Spidey stopped mid bite and stared back at her. "So? What are you gonna do… arrest me? Even though I stopped this low-life from attacking that woman?" Spidey pressed, feeling a little anger brew up inside.
"I could… but that would hardly be fair, would it? Tell you what, how about I say I never saw you here and you do a little something for me?" De Wolfe said as she approached him.
"Uhh okay… what did you have in mind?" Spidey stuttered, noticing the way she was staring at his hand.
"I missed lunch and I'm feeling a little hungry, how about you swing that hotdog my way and we say this never happened. Deal?" The young woman spoke as she diligently took the hotdog from his gloved hand.
Spider-Man slowly watched as his hotdog was taken from him; the pain he felt in his heart was too much to bear… or was it stomach cramps? He was hungry after all but the people pleaser inside of him couldn't allow him to stop her from taking his lunch and so, eventually, he lost his grip on his hotdog and his hand returned to him empty.
She bit into the hotdog like he was watching some kind of food commercial, savouring each and every mouthful, Spidey had good taste and she enjoyed every second of the small snack. When she was finished, she pulled out a small handkerchief from her belt and wiped her mouth, making sure any bits of food that strayed were taken care of.
"That was delicious… thanks, Spidey. You're a real gentlemen, you know that?" Officer De Wolfe teased him as she turned and began walking in the opposite direction.
"Yeah… real… gentlemen…" Spidey merely muttered as his stomach growled, she didn't have to eat it in front of him… that was just pure evil.
"You do realize that you owe me one though, right?" De Wolfe shouted as she walked out of the alleyway and back towards her squad car.
"And you do realize that you owe me a hotdog, lady!" Spidey called back, pulling his mask back over his chin once again and hiding the bottom half of his features.
Spidey looked to his left side to realize the mugger had come to and was staring at him, as though he had three heads.
"What the heck are you looking at?" Spidey said as he shot a small glob of webbing towards the man, it immediately rendered the man incapable of speech as it covered his entire mouth.
And on that note, Spidey leapt into the air and out of the alley.

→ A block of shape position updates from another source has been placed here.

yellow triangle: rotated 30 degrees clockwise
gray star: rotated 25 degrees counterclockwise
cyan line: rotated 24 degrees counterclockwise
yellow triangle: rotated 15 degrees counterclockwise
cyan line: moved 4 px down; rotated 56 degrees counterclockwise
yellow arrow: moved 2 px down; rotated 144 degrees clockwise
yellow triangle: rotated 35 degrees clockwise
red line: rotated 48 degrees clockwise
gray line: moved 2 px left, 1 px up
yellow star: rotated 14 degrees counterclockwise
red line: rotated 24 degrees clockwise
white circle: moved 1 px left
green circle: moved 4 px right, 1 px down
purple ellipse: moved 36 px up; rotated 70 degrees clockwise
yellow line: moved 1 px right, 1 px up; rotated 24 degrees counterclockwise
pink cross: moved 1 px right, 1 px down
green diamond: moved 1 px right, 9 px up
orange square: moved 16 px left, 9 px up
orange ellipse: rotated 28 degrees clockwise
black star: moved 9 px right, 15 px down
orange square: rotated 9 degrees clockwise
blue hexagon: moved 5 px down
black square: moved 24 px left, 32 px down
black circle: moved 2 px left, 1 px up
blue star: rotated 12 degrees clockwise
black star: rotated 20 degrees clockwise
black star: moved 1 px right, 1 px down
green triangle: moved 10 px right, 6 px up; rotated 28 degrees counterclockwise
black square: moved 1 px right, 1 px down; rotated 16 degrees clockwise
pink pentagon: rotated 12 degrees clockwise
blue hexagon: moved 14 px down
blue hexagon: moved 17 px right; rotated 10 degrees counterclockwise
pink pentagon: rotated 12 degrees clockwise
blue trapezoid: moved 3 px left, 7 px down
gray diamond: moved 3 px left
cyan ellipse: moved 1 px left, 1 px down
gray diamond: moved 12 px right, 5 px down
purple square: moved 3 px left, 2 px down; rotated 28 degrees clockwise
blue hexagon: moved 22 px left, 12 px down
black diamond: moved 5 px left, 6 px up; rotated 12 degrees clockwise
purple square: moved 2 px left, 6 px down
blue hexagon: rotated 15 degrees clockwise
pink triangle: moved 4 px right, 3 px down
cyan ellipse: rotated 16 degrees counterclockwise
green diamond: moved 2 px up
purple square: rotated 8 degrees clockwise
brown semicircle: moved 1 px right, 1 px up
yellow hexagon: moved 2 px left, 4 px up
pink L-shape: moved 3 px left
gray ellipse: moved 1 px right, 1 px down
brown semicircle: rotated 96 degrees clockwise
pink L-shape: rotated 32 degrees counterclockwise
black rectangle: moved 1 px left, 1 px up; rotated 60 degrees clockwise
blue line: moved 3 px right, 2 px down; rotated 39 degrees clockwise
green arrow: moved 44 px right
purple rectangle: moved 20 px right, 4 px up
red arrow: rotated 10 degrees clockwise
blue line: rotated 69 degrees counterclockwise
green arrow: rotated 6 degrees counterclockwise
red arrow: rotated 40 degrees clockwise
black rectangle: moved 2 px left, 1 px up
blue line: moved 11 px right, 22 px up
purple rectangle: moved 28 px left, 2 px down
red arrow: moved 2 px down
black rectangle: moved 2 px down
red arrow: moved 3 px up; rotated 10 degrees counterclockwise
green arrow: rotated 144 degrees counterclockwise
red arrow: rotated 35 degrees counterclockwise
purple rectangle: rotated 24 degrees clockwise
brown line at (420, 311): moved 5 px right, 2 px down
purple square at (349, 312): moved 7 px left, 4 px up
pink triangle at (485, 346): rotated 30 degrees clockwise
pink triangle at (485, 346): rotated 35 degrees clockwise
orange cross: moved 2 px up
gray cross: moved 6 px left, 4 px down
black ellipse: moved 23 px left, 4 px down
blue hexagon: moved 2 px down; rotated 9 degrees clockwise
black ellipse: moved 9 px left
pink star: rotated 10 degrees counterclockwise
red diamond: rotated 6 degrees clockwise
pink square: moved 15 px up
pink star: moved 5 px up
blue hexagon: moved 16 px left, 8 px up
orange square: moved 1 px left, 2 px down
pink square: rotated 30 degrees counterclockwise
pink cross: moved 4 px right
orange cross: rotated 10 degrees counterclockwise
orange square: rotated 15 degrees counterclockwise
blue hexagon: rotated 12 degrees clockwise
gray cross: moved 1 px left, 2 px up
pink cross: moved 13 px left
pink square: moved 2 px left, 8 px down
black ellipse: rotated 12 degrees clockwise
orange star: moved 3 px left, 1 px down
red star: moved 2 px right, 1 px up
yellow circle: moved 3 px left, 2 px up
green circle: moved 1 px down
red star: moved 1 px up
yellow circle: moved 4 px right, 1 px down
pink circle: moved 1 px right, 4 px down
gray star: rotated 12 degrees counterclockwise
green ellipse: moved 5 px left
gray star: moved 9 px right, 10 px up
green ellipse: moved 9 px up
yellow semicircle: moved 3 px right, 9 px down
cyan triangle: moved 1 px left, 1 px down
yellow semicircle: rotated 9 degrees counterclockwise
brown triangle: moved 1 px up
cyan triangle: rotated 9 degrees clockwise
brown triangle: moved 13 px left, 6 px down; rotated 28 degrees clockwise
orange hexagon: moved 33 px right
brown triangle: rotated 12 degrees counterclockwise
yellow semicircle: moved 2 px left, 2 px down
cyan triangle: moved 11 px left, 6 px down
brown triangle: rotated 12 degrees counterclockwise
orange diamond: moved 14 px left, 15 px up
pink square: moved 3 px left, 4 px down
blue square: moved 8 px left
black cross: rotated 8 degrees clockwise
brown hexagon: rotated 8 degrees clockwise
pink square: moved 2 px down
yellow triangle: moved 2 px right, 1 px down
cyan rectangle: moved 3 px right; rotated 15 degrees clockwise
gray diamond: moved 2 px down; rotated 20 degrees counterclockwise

Once again, swinging from building to building whilst his stomach was complaining for what he had just done, he checked his belt to see if he had some extra cash on him. It turned out that the dollar fifty he had spent earlier was the only available money he had on him, he mentally screamed louder than the woman he had saved.
The wall-crawler swung home, tired, broke and still so very… very hungry.